Ekonomik Görünüm Raporu'nun Kasım güncellemesi Paris'te düzenlenen bir basın toplantısıyla açıklandı. Raporda Türkiye'nin GSYİH'sında gelecek yıl yüzde 3.7, 2011'de ise yüzde 4.6 büyüme gerçekleşmesi öngörüldü.
Raporun Türkiye ile ilgili bölümünde dört çeyrek süren küçülmenin güçlü bir geri sekmeyle 2009'un ikinci çeyreğinde sona erdiği belirtildi.
BÜYÜME ORANINDA TÜRKİYE AB ÜLKELERİNDEN ÖNDE
Raporda yer alan "Stilize edilmiş orta vadeli senaryonun makroekonomik özeti" başlıklı bir tabloda OECD ülkelerinin 2011-2017 yılları arasındaki altı yıl için öngörülen yıllık büyüme oranları listelendi. Buna göre Türkiye sağlayacağı yıllık ortalama yüzde 6.7'lik büyüme oranıyla, tüm OECD ülkeleri arasında ilk sırada yer aldı. Yıllık ortalama kalkınma hızları itibarıyla ülkeler şöyle sıralandı:
1.Türkiye (yüzde 6.7)
2. Lüksemburg (yüzde 5)
3.Slovak Cumhuriyeti (yüzde 4.9)
4. Macaristan (yüzde 4.7)
5. Kore (yüzde 4.5)
6. Çek Cumhuriyeti (yüzde 4.1)
7.Avustralya (yüzde 3.9)
8.Meksika (yüzde 3.8)
9. Yunanistan (yüzde 3.6)
10.Norveç (yüzde 3.5)
11. Finlandiya (yüzde 3.2)
12. İngiltere,
22. Fransa,
23. Almanya (yüzde 1.6)
24. Hollanda (yüzde 2)
26. Japonya (yüzde 1.2)
TÜRKİYE'NİN FİNANSAL YAPISI SAĞLAM
Türkiye'nin beklenenden daha çabuk olarak toparlandığı belirtilen rapora göre büyümenin sebepleri şöyle sıralanıyor:
Sermaye akışları kriz esnasında azaldı ancak küçük açık, ülkeye dönen Türk fonları tarafından kolaylıkla finanse edildi.

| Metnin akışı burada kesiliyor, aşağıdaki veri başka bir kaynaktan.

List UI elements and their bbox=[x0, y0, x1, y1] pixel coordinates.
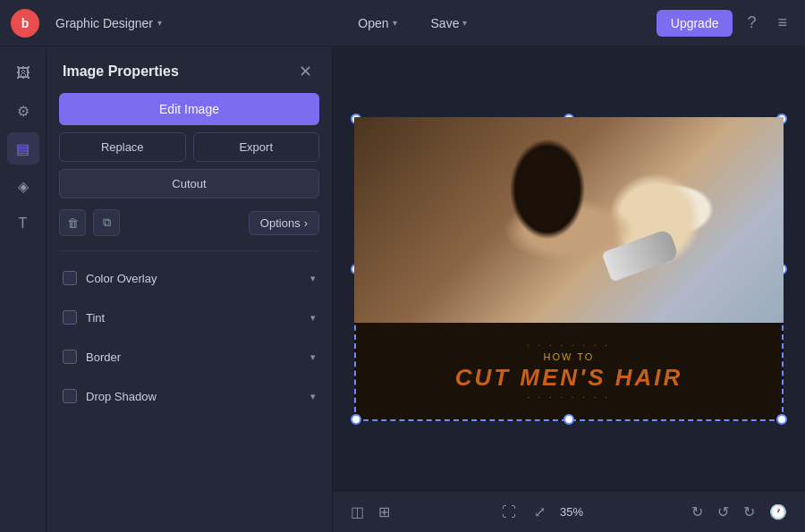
options-row: 🗑 ⧉ Options › bbox=[59, 206, 319, 240]
design-card[interactable]: · · · · · · · · HOW TO CUT MEN'S HAIR · … bbox=[354, 117, 784, 421]
expand-btn[interactable]: ⛶ bbox=[498, 501, 520, 524]
delete-button[interactable]: 🗑 bbox=[59, 209, 86, 236]
border-accordion[interactable]: Border ▾ bbox=[59, 341, 319, 373]
border-chevron: ▾ bbox=[310, 351, 316, 363]
drop-shadow-chevron: ▾ bbox=[310, 391, 316, 402]
edit-image-button[interactable]: Edit Image bbox=[59, 93, 319, 125]
canvas-workspace[interactable]: · · · · · · · · HOW TO CUT MEN'S HAIR · … bbox=[333, 46, 805, 491]
bottom-left: ◫ ⊞ bbox=[347, 500, 394, 524]
topbar-right: Upgrade ? ≡ bbox=[657, 10, 794, 37]
redo-btn[interactable]: ↻ bbox=[740, 500, 758, 524]
open-button[interactable]: Open ▾ bbox=[344, 10, 410, 37]
app-name-label: Graphic Designer bbox=[55, 16, 153, 30]
bottom-center: ⛶ ⤢ 35% bbox=[498, 500, 583, 524]
bottombar: ◫ ⊞ ⛶ ⤢ 35% ↻ ↺ ↻ 🕐 bbox=[333, 491, 805, 532]
color-overlay-label: Color Overlay bbox=[86, 272, 301, 285]
upgrade-button[interactable]: Upgrade bbox=[657, 10, 733, 37]
border-checkbox[interactable] bbox=[63, 350, 77, 364]
sliders-sidebar-btn[interactable]: ⚙ bbox=[7, 95, 39, 127]
cutout-button[interactable]: Cutout bbox=[59, 169, 319, 198]
app-name-button[interactable]: Graphic Designer ▾ bbox=[48, 13, 169, 34]
replace-button[interactable]: Replace bbox=[59, 132, 186, 162]
panel-content: Edit Image Replace Export Cutout 🗑 ⧉ Opt… bbox=[47, 93, 332, 425]
tint-label: Tint bbox=[86, 311, 301, 325]
options-chevron-icon: › bbox=[304, 216, 308, 230]
divider-1 bbox=[59, 250, 319, 251]
duplicate-button[interactable]: ⧉ bbox=[93, 209, 120, 236]
save-button[interactable]: Save ▾ bbox=[418, 10, 481, 37]
design-footer: · · · · · · · · HOW TO CUT MEN'S HAIR · … bbox=[354, 323, 784, 421]
shapes-sidebar-btn[interactable]: ◈ bbox=[7, 170, 39, 202]
help-button[interactable]: ? bbox=[740, 10, 763, 36]
panel-title: Image Properties bbox=[63, 63, 179, 80]
fit-btn[interactable]: ⤢ bbox=[530, 500, 549, 524]
export-button[interactable]: Export bbox=[193, 132, 320, 162]
color-overlay-checkbox[interactable] bbox=[63, 271, 77, 285]
menu-button[interactable]: ≡ bbox=[770, 10, 794, 36]
history-btn[interactable]: 🕐 bbox=[766, 500, 791, 524]
logo: b bbox=[11, 9, 39, 38]
footer-title: CUT MEN'S HAIR bbox=[455, 364, 683, 392]
topbar-center: Open ▾ Save ▾ bbox=[178, 10, 648, 37]
panel-header: Image Properties ✕ bbox=[47, 46, 332, 93]
icon-sidebar: 🖼 ⚙ ▤ ◈ T bbox=[0, 46, 47, 532]
app-name-chevron: ▾ bbox=[157, 18, 162, 28]
drop-shadow-checkbox[interactable] bbox=[63, 389, 77, 403]
image-sidebar-btn[interactable]: 🖼 bbox=[7, 57, 39, 89]
replace-export-row: Replace Export bbox=[59, 132, 319, 162]
color-overlay-accordion[interactable]: Color Overlay ▾ bbox=[59, 262, 319, 294]
canvas-area: · · · · · · · · HOW TO CUT MEN'S HAIR · … bbox=[333, 46, 805, 532]
drop-shadow-label: Drop Shadow bbox=[86, 390, 301, 403]
border-label: Border bbox=[86, 350, 301, 364]
footer-subtitle: HOW TO bbox=[544, 351, 595, 362]
zoom-label: 35% bbox=[560, 505, 583, 519]
footer-deco-top: · · · · · · · · bbox=[527, 342, 610, 350]
grid-bottom-btn[interactable]: ⊞ bbox=[375, 500, 394, 524]
color-overlay-chevron: ▾ bbox=[310, 273, 316, 284]
layers-bottom-btn[interactable]: ◫ bbox=[347, 500, 368, 524]
undo-btn[interactable]: ↺ bbox=[714, 500, 733, 524]
rotate-btn[interactable]: ↻ bbox=[688, 500, 707, 524]
options-button[interactable]: Options › bbox=[249, 211, 319, 235]
barber-image bbox=[354, 117, 784, 323]
close-panel-button[interactable]: ✕ bbox=[294, 61, 316, 82]
drop-shadow-accordion[interactable]: Drop Shadow ▾ bbox=[59, 380, 319, 412]
text-sidebar-btn[interactable]: T bbox=[7, 207, 39, 240]
properties-panel: Image Properties ✕ Edit Image Replace Ex… bbox=[47, 46, 333, 532]
tint-checkbox[interactable] bbox=[63, 310, 77, 325]
tint-chevron: ▾ bbox=[310, 312, 316, 324]
footer-deco-bottom: · · · · · · · · bbox=[527, 393, 610, 401]
topbar: b Graphic Designer ▾ Open ▾ Save ▾ Upgra… bbox=[0, 0, 805, 46]
layers-sidebar-btn[interactable]: ▤ bbox=[7, 132, 39, 165]
tint-accordion[interactable]: Tint ▾ bbox=[59, 301, 319, 334]
bottom-right: ↻ ↺ ↻ 🕐 bbox=[688, 500, 791, 524]
main-area: 🖼 ⚙ ▤ ◈ T Image Properties ✕ Edit Image … bbox=[0, 46, 805, 532]
barber-background bbox=[354, 117, 784, 323]
barber-overlay bbox=[354, 117, 784, 323]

Risk primi ve reel faiz oranlarındaki hızlı düşüş, toparlanmada güçlü destek konumunda.
Merkez Bankası'nın faiz oranlarını Ekim 2008'de yüzde 19.75'den Ekim 2009'daki yüzde 9.25 oranına indirmesi, güçlenen yatırımcı güveni tarafından desteklendi. Sonuç olarak iç finansal koşullar önemli ölçüde iyileşti.
Hükümet kâğıtlarının gösterge kazançları 30 yıldan bu yana ilk kez Ağustos'ta tek haneli rakamlara düştü, Ekim'de ise daha da düşerek yüzde 8'lerin altına indi.
Bankalar piyasa payı için rekabet ediyorlardı ve kredi oranlarını düşürmeye, rahat kredi koşulları oluşturmaya başladılar. Ticari ve hanehalkına yönelik krediler yavaş da olsa büyümeye başladı. Ancak iş âleminin yatırım kredileri için talebi kısmen zayıf durumda.